Tony Montana: You a communist? Huh? How’d you like it, man? They tell you all the time what to do, what to think, what to feel. Do you wanna be like a sheep? Like all those other people? Baah! Baah!

Immigration Officer #3: I don’t have to listen to this bullshit!

Tony Montana: You wanna work eight, ten fucking hours? You own nothing, you got nothing! Do you want a chivato on every corner looking after you? Watching everything you do? Everything you say, man? Do you know I eat octopus three times a day? I got fucking octopus coming out of my fucking ears. I got the fuckin’ Russian shoes my feet’s comin’ through. How you like that? What, you want me to stay there and do nothing? Hey, I’m no fuckin’ criminal, man. I’m no puta or thief. I’m Tony Montana, a political prisoner from Cuba. And I want my fuckin’ human rights, now! [slams desk] Just like the President Jimmy Carter says. Okay?

Immigration Officer #1: Carter should see this human right. He’s really good. What do you say, Harry?

Immigration Officer #3: I don’t believe a word of this shit! They all sound the same to me. That son of a bitch Castro is shittin’ all over us. Send this bastard to Freedom Town. Let them take a look at him. Get him outta here.

Tony Montana: You know somethin’? You can send me anywhere. Here, there, this, that; it don’t matter.

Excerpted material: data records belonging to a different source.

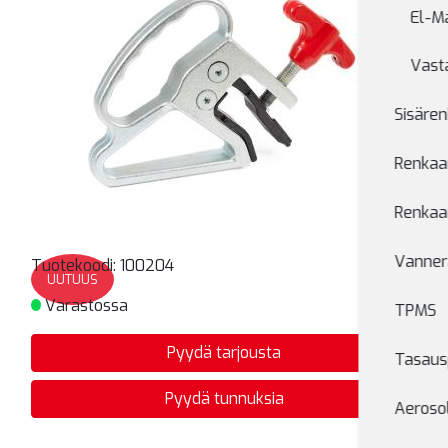
El-M
Vast
Sisären
Renkaan
Renkaan
Vanner
Tuotekoodi:
100204
UUTUUS
Varastossa
TPMS
Pyydä tarjousta
Tasaus
Pyydä tunnuksia
Aerosol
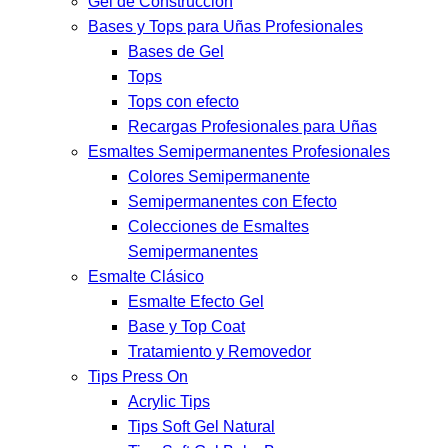
Gel de Construcción
Bases y Tops para Uñas Profesionales
Bases de Gel
Tops
Tops con efecto
Recargas Profesionales para Uñas
Esmaltes Semipermanentes Profesionales
Colores Semipermanente
Semipermanentes con Efecto
Colecciones de Esmaltes
Semipermanentes
Esmalte Clásico
Esmalte Efecto Gel
Base y Top Coat
Tratamiento y Removedor
Tips Press On
Acrylic Tips
Tips Soft Gel Natural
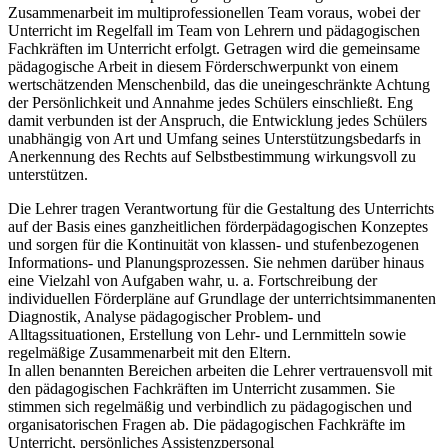
Zusammenarbeit im multiprofessionellen Team voraus, wobei der
Unterricht im Regelfall im Team von Lehrern und pädagogischen
Fachkräften im Unterricht erfolgt. Getragen wird die gemeinsame
pädagogische Arbeit in diesem Förderschwerpunkt von einem
wertschätzenden Menschenbild, das die uneingeschränkte Achtung
der Persönlichkeit und Annahme jedes Schülers einschließt. Eng
damit verbunden ist der Anspruch, die Entwicklung jedes Schülers
unabhängig von Art und Umfang seines Unterstützungsbedarfs in
Anerkennung des Rechts auf Selbstbestimmung wirkungsvoll zu
unterstützen.
Die Lehrer tragen Verantwortung für die Gestaltung des Unterrichts
auf der Basis eines ganzheitlichen förderpädagogischen Konzeptes
und sorgen für die Kontinuität von klassen- und stufenbezogenen
Informations- und Planungsprozessen. Sie nehmen darüber hinaus
eine Vielzahl von Aufgaben wahr, u. a. Fortschreibung der
individuellen Förderpläne auf Grundlage der unterrichtsimmanenten
Diagnostik, Analyse pädagogischer Problem- und
Alltagssituationen, Erstellung von Lehr- und Lernmitteln sowie
regelmäßige Zusammenarbeit mit den Eltern.
In allen benannten Bereichen arbeiten die Lehrer vertrauensvoll mit
den pädagogischen Fachkräften im Unterricht zusammen. Sie
stimmen sich regelmäßig und verbindlich zu pädagogischen und
organisatorischen Fragen ab. Die pädagogischen Fachkräfte im
Unterricht, persönliches Assistenzpersonal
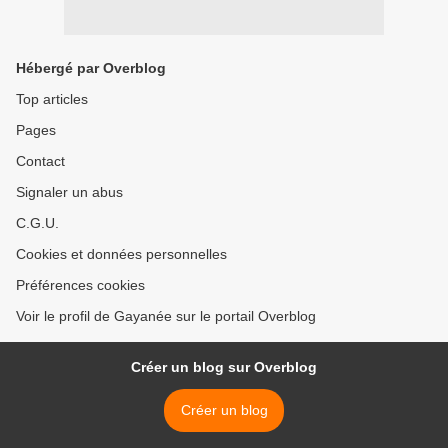
Hébergé par Overblog
Top articles
Pages
Contact
Signaler un abus
C.G.U.
Cookies et données personnelles
Préférences cookies
Voir le profil de Gayanée sur le portail Overblog
Créer un blog sur Overblog
Créer un blog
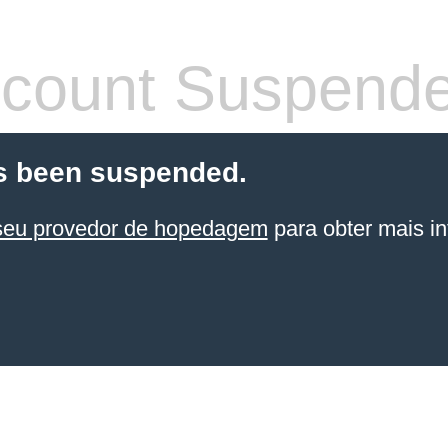
count Suspend
s been suspended.
seu provedor de hopedagem
para obter mais in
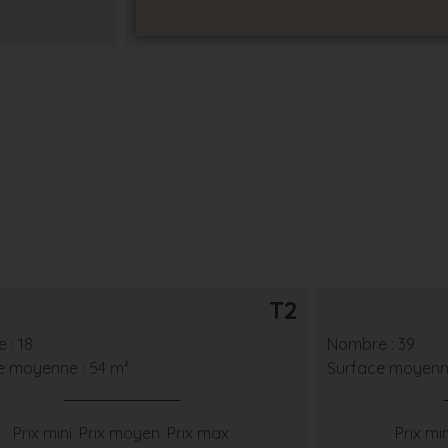
T2
 : 18
Nombre : 39
e moyenne : 54 m²
Surface moyenne
Prix mini
Prix moyen
Prix max
Prix min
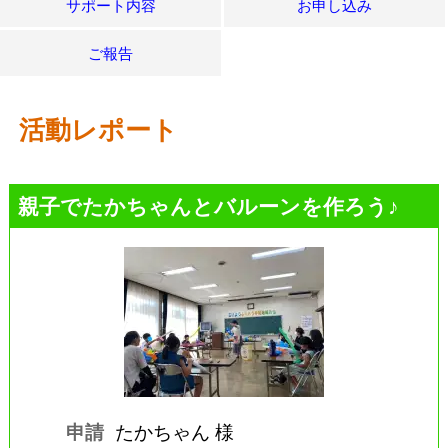
サポート内容
お申し込み
ご報告
活動レポート
親子でたかちゃんとバルーンを作ろう♪
申請
たかちゃん 様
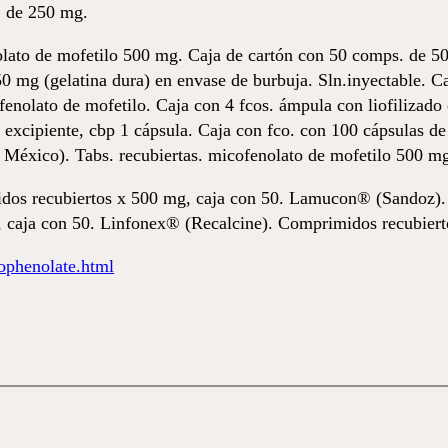
 de 250 mg.
ato de mofetilo 500 mg. Caja de cartón con 50 comps. de 50
 mg (gelatina dura) en envase de burbuja. Sln.inyectable. Cad
enolato de mofetilo. Caja con 4 fcos. ámpula con liofilizad
 excipiente, cbp 1 cápsula. Caja con fco. con 100 cápsulas d
México). Tabs. recubiertas. micofenolato de mofetilo 500 mg.
dos recubiertos x 500 mg, caja con 50. Lamucon® (Sandoz).
 caja con 50. Linfonex® (Recalcine). Comprimidos recubiert
phenolate.html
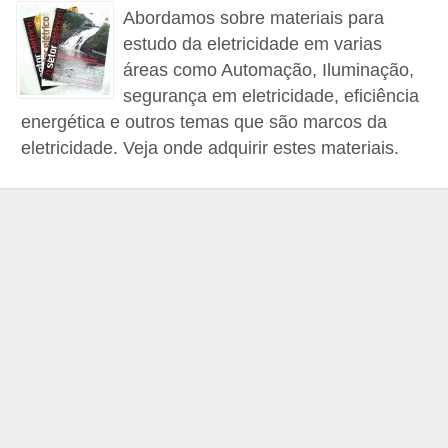
d
Abordamos sobre materiais para
e
estudo da eletricidade em varias
áreas como Automação, Iluminação,
C
segurança em eletricidade, eficiência
u
energética e outros temas que são marcos da
r
eletricidade. Veja onde adquirir estes materiais.
i
o
s
i
d
a
d
e
s
s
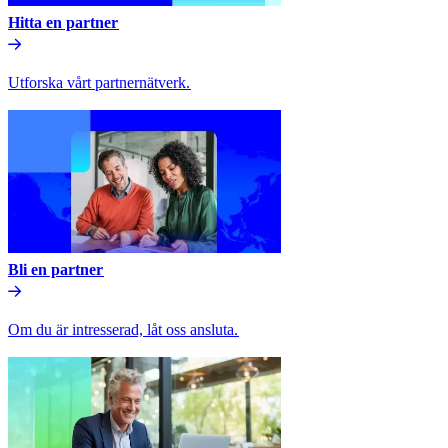
Hitta en partner​​
Utforska vårt partnernätverk.​​
Bli en partner​​
Om du är intresserad, låt oss ansluta.​​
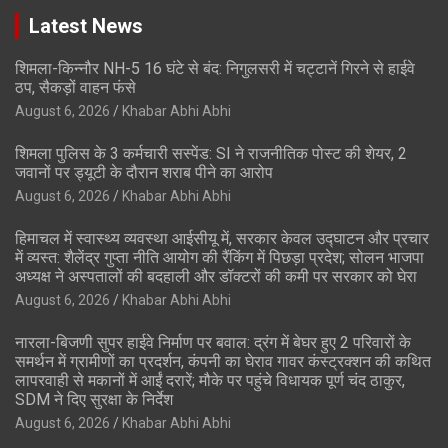
Latest News
शिमला-किन्नौर NH-5 16 घंटे से बंद: निगुलसरी में चट्टानें गिरने से हाईवे
ठप, सैकड़ों वाहन फंसे
August 6, 2026
Khabar Abhi Abhi
शिमला पुलिस के 3 कर्मचारी सस्पेंड: SI ने राजनीतिक पोस्ट की शेयर, 2
जवानों पर ड्यूटी के दौरान शराब पीने का आरोप
August 6, 2026
Khabar Abhi Abhi
हिमाचल में स्वास्थ्य व्यवस्था आईसीयू में, सरकार केवल उद्घाटन और प्रचार
में व्यस्त: शैलेंद्र गुप्ता नीति आयोग की रैंकिंग में पिछड़ा प्रदेश; सोलन भाजपा
अध्यक्ष ने अस्पतालों की बदहाली और डॉक्टरों की कमी पर सरकार को घेरा
August 6, 2026
Khabar Abhi Abhi
नारला-बिजणी सुपर हाईवे निर्माण पर बवाल: द्रंग में बेघर हुए 2 परिवारों के
समर्थन में ग्रामीणों का प्रदर्शन, कंपनी का घेराव गावर कंस्ट्रक्शन की कथित
लापरवाही से मकानों में आईं दरारें; मौके पर पहुंचे विधायक पूर्ण चंद ठाकुर,
SDM ने दिए सुरक्षा के निर्देश
August 6, 2026
Khabar Abhi Abhi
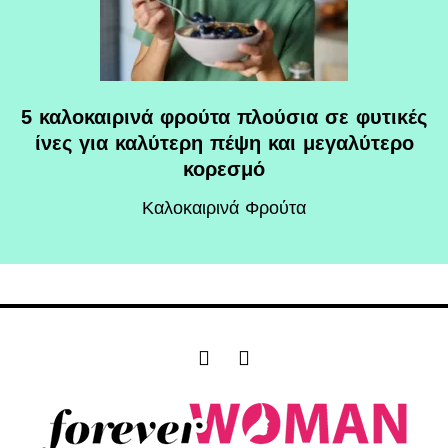
5 καλοκαιρινά φρούτα πλούσια σε φυτικές
ίνες για καλύτερη πέψη και μεγαλύτερο
κορεσμό
Καλοκαιρινά Φρούτα
F
I
a
n
c
s
e
t
b
a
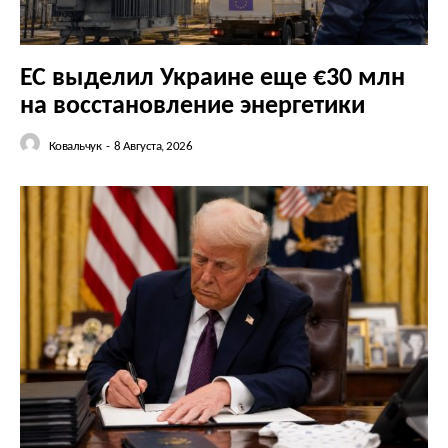
ЕС выделил Украине еще €30 млн
на восстановление энергетики
Ковальчук
-
8 Августа, 2026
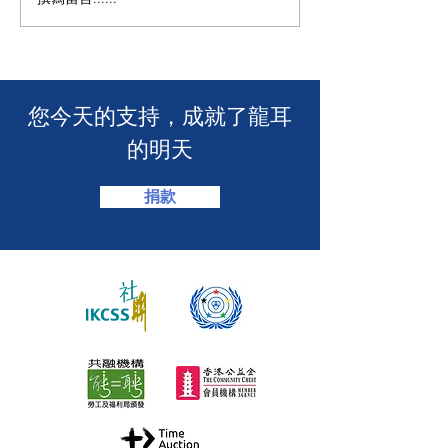
🧯 【推動資訊無障礙！龍
【🎳 聾健同樂
耳為葵盛西邨消防安全簡
力！「龍耳」會
介會提供手語翻譯】 🤟
「LING皇LIN
2026」🏆】
​您今天的支持，成就了龍耳
的明天
捐款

There’s nothing you can do to me that Castro has not done. Nothing! […]

“You tell your guys in Miami, your friend, it’d be a pleasure. You know, I kill a communist for fun, but for a green card, I gonna carve him up real nice.” –Tony

“What I try to tell you? This country, you gotta make the money first. Then when you get the money, you get the power. Then when you get the power, then you get the woman. That’s why you gotta make your own moves.” –Tony, to Manny

Tony: You know what capitalism is? Gettin’ fucked!

Elvira: A true capitalist if ever I met one. […]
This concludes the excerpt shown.